Praise the LORD from the earth, you great sea creatures and all ocean depths (Psalm 148:7)
True religion, like great art, enlarges our attention– sometimes shockingly, sometimes gently. True religion awakens our sense of the depth of Creation and correspondingly of ourselves, and reminds us that life is surging on.
These two stories are for free. The lobster is first; the whales are second. Enjoy.
From the Christian Science Monitor:
One of the biggest and oldest lobsters ever caught in Britain has been saved from the pot and will live out the rest of its long life in an aquarium.
The massive crustacean measures close to one meter (3 feet) in length and weighs more than 4 kg (9 lb).
“He’s a fantastic specimen and by his size alone he has got to be at least 50 years old,” said Lindsay Holloway of the Blue Reef aquarium in Portsmouth, southern England where the lobster now lives.
“He is an amazing creature and it’s quite an achievement to have reached such an impressive age,” he added.
The lobster was caught in around 14 feet of water by a compassionate angler fishing for sole in Bracklesham Bay, off the coast of West Sussex.
Lobsters are among the planet’s oldest inhabitants with fossil remains found dating back more than 100 million years. They are also extremely long-lived with some reaching ages of over 80 years.

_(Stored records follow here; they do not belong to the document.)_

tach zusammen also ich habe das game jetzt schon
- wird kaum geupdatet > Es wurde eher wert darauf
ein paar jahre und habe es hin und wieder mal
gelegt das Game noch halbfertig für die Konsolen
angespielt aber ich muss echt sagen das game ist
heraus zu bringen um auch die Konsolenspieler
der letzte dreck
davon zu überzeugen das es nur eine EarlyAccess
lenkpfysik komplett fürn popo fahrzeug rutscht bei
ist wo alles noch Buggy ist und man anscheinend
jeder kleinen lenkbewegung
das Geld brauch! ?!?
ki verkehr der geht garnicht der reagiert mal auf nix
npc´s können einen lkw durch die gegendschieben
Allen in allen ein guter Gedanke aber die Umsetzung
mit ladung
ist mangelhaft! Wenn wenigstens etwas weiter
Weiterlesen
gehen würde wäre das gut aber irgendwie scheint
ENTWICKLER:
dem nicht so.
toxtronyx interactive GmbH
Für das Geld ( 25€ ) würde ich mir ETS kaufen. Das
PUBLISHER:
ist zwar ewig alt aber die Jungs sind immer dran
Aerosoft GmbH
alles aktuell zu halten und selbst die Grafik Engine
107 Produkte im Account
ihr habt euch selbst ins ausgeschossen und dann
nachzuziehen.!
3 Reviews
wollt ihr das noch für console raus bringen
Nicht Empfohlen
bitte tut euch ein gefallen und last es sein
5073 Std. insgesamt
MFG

The aquarium said the heaviest recorded crustacean is an Atlantic lobster nicknamed Mike who was caught in 1934 and tipped the scales at an awesome 19 kg.
And from Al Jazeera:
Silence reigns over San Ignacio lagoon in North Mexico. The only sound is the hum of an idling motor in the launch that has brought the half-dozen tourists to the centre of the lake. They grip the side of the boat, straining to see movement in the depths below or squint off into the middle distance with cameras held in eager hands. It is a tense, expectant still, broken only by the occasional excited squawk of a false alarm.

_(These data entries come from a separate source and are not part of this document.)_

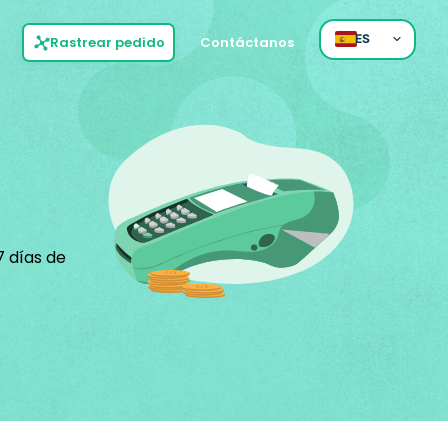
ES
Rastrear pedido
Contáctanos
7 días de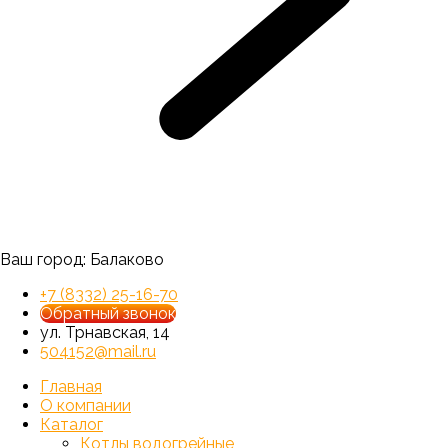
Ваш город:
Балаково
+7 (8332) 25-16-70
Обратный звонок
ул. Трнавская, 14
504152@mail.ru
Главная
О компании
Каталог
Котлы водогрейные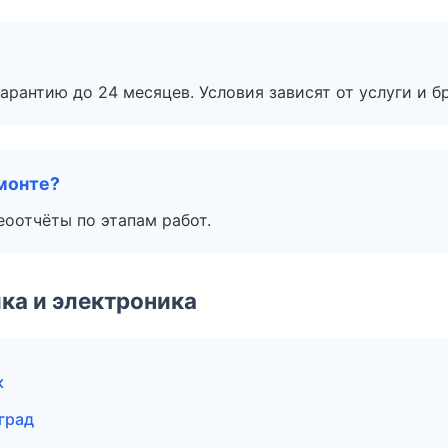
рантию до 24 месяцев. Условия зависят от услуги и бр
монте?
еоотчёты по этапам работ.
ка и электроника
к
град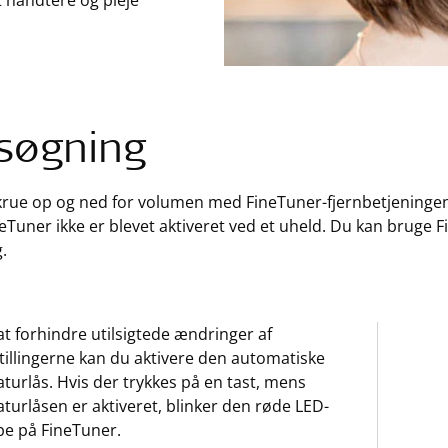
t håndtere og pleje
lsøgning
rue op og ned for volumen med FineTuner-fjernbetjeningen.
neTuner ikke er blevet aktiveret ved et uheld. Du kan bruge Fi
.
at forhindre utilsigtede ændringer af
tillingerne kan du aktivere den automatiske
aturlås. Hvis der trykkes på en tast, mens
aturlåsen er aktiveret, blinker den røde LED-
e på FineTuner.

Suddenly a huge flipper rises into the air, flails around and slips back into the icy waters of the lagoon. Seconds later another appears, before the water is alive with a windmill of giant flailing extremities. As the tourists coo and point, three huge bodies briefly rise to the surface before disappearing from view as the complex gyrations continue.

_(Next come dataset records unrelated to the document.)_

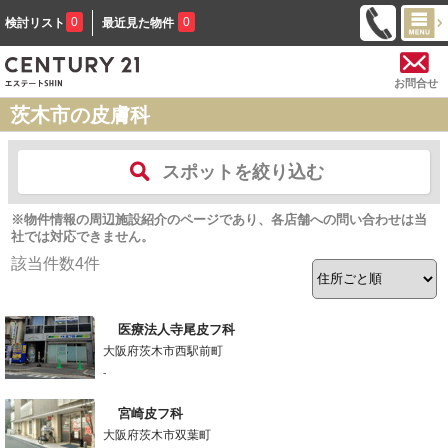
0
0
検討リスト
最近見た物件
お問合せ
茨木市の皮膚科
スポットを絞り込む
※物件情報の周辺施設紹介のページであり、各店舗への問い合わせは当
社では対応できません。
該当件数
4
件
医療法人寺尾皮フ科
大阪府茨木市西駅前町
-
宮崎皮フ科
大阪府茨木市双葉町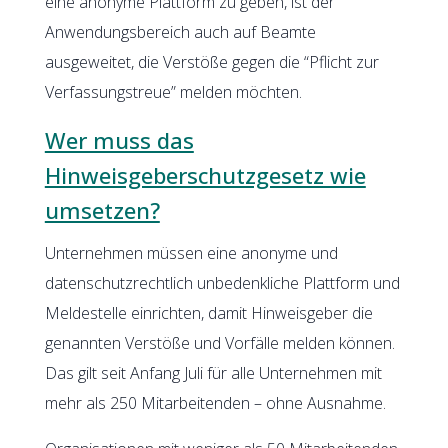
eine anonyme Plattform zu geben, ist der
Anwendungsbereich auch auf Beamte
ausgeweitet, die Verstöße gegen die “Pflicht zur
Verfassungstreue” melden möchten.
Wer muss das
Hinweisgeberschutzgesetz wie
umsetzen?
Unternehmen müssen eine anonyme und
datenschutzrechtlich unbedenkliche Plattform und
Meldestelle einrichten, damit Hinweisgeber die
genannten Verstöße und Vorfälle melden können.
Das gilt seit Anfang Juli für alle Unternehmen mit
mehr als 250 Mitarbeitenden – ohne Ausnahme.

This is the mating of the grey whale, taking place in the most public of bedrooms. They travel up to 10,000km each year to enact the ritual, beginning the long swim in the icy waters of the Bering, Beaufort and Chukchi seas between Russia and Alaska before heading here, to the balmier water of the Northern Mexico Bajan California peninsula. It is the longest migration of any mammal in the world.